[200] La fille de cette dame de Joyeuse a été la comtesse de Brosses. (Voyez l'article de Maucroix.)

[201] Elle s'appeloit Toussine. (Voyez l'article de Maucroix.)

[202] Cette actrice mourut en 1670; on l'apprend par une lettre en vers de Robinet, citée par les frères Parfaict dans l'Histoire du Théâtre-François, t. 11, p. 119. Elle jouoit les grands rôles tragiques. Son mari, acteur comme elle, a composé plusieurs pièces, et particulièrement la comédie des Coteaux, ou les Marquis friands, dont on se souvient à cause de la troisième satire de Despréaux. (Histoire du Théâtre-François, t. 8, p. 264.)

[203] Voyez l'article de madame d'Avenet et de la princesse Palatine, à la suite de l'article de Marie de Gonsague, reine de Pologne, leur sœur, t. 2, p. 435.

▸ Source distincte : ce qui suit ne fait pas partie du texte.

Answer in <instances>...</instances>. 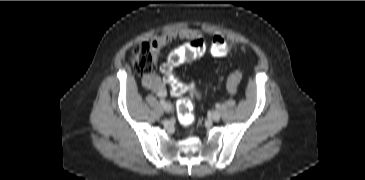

[204] Le Prince de Joinville, l'aîné, ne fit qu'une seule campagne, en Piémont, l'année que le Roi naquit. Il se déroba ou feignit de se dérober, et alla servir Madame; il mourut de maladie au retour. Il étoit bien fait et fort civil; il étoit accordé avec mademoiselle de Bourbon. (T.)

[205] Les couleurs d'Espagne.

[206] Bonne de Pons, depuis marquise d'Heudicourt. Elle devoit être très-belle, malgré ce que Tallemant en dit quelques lignes plus bas, car elle fut sur le point de devenir la maîtresse de Louis XIV, et de l'emporter sur madame de La Vallière. (Voyez les Souvenirs de madame de Caylus, dans la deuxième série de la Collection des Mémoires relatifs à l'histoire de France, t. 66, p. 443.)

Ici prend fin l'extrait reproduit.